Uscita di CRIU 4.0, un sistema per il salvataggio e il ripristino dello stato dei processi in Linux.

È stata pubblicata la versione 4.0 del tool CRIU (Checkpoint and Restore In Userspace), progettato per salvare e ripristinare i processi nello spazio utente. Questo strumento consente di salvare lo stato di uno o più processi e di riprendere l'esecuzione dalla posizione salvata, anche dopo un riavvio del sistema o su un altro server senza interrompere le connessioni di rete già stabilite. Il codice del progetto è scritto in C e distribuito sotto licenza GPLv2. CRIU è utilizzato in sistemi di gestione dei container come OpenVZ, LXC/LXD e Docker. Le modifiche necessarie per il funzionamento di CRIU sono state incluse nel kernel Linux principale.
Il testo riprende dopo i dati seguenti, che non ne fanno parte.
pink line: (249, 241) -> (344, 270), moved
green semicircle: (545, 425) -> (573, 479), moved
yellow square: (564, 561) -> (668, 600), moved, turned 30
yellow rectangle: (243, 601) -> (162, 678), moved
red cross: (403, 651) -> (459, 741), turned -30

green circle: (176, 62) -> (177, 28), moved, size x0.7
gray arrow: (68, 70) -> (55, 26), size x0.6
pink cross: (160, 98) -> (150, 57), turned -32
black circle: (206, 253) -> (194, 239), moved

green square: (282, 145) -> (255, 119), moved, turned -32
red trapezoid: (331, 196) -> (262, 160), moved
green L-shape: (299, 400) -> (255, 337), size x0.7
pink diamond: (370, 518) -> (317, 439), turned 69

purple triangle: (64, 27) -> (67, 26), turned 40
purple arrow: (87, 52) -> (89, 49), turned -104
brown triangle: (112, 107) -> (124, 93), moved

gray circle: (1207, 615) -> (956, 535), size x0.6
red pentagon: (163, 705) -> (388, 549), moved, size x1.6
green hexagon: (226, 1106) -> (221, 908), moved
Tra i casi d'uso della tecnologia CRIU si evidenziano il supporto al riavvio del sistema operativo senza interrompere l'esecuzione di processi a lungo termine, la live migration di container isolati, l'accelerazione dell'avvio di processi lenti (è possibile iniziare il lavoro dallo stato salvato dopo l'inizializzazione), l'aggiornamento del kernel senza riavviare i servizi, il salvataggio periodico dello stato di compiti computazionali a lungo termine per riprendere l'esecuzione in caso di crash, il bilanciamento dei carichi su nodi nei cluster, la duplicazione di processi su un'altra macchina (fork su un sistema remoto), la creazione di snapshot delle applicazioni utente durante l'esecuzione per analizzarle su un altro sistema o nel caso sia necessario annullare ulteriori azioni nel programma.

Nel nuovo rilascio:

  • È stato aggiunto un plugin CUDA che consente il salvataggio e il ripristino dello stato delle applicazioni basate sulla tecnologia NVIDIA CUDA.
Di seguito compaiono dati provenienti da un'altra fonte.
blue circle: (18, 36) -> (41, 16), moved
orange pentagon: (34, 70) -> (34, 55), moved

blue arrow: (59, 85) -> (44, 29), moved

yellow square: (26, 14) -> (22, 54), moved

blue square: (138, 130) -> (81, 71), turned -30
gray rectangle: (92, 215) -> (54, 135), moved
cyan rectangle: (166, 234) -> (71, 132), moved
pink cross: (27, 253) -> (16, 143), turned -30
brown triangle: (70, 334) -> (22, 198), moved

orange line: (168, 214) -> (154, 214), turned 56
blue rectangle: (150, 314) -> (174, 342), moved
  • È stata aggiunta la compatibilità con il meccanismo Shadow Stack, supportato a partire dal kernel Linux 6.6, che permette di bloccare molte exploit utilizzando le capacità hardware dei processori Intel (dopo la cessione del controllo alla funzione, gli indirizzi di ritorno vengono salvati dal processore non solo nello stack normale, ma anche in uno stack 'shadow' separato, che non può essere modificato direttamente; prima di uscire dalla funzione, l'indirizzo di ritorno viene estratto dallo stack shadow e confrontato con l'indirizzo di ritorno dello stack principale).
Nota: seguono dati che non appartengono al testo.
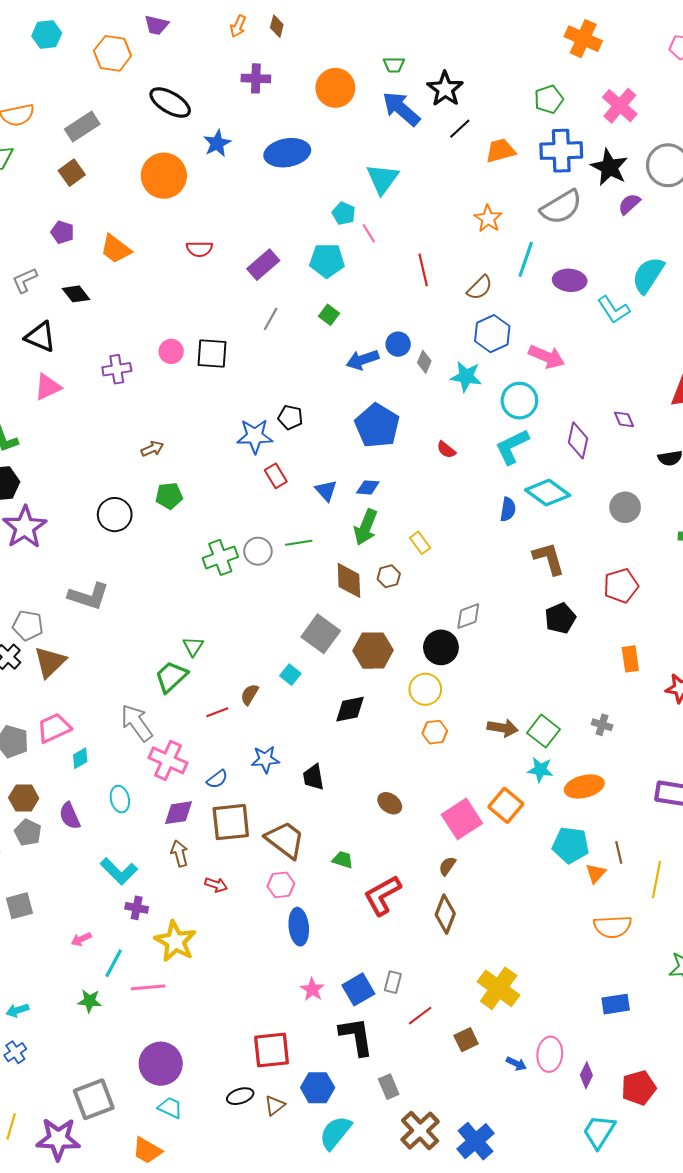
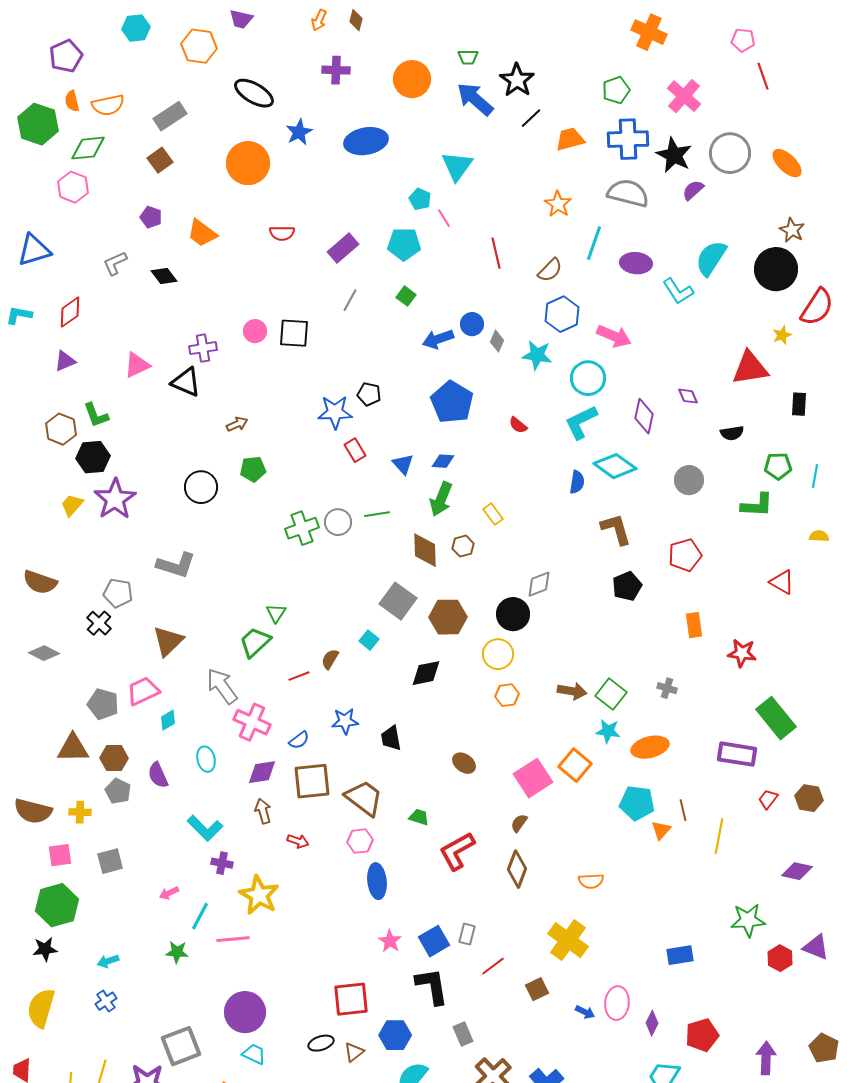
gray semicircle: (561, 207) -> (628, 193), turned -135
black triangle: (40, 337) -> (186, 382), moved
brown triangle: (50, 662) -> (168, 641), moved
orange semicircle: (613, 927) -> (591, 881), moved, size x0.7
  • È stata aggiunta la compatibilità con il comando ioctl PAGEMAP_SCAN per ottenere informazioni sul contenuto delle tabelle delle pagine di memoria, che in particolare utilizzato con userfaultfd() permette di determinare eventi di scrittura in una specifica area di memoria.
  • È stata implementata la possibilità di ripristinare il flusso in una corretta cgroup v1.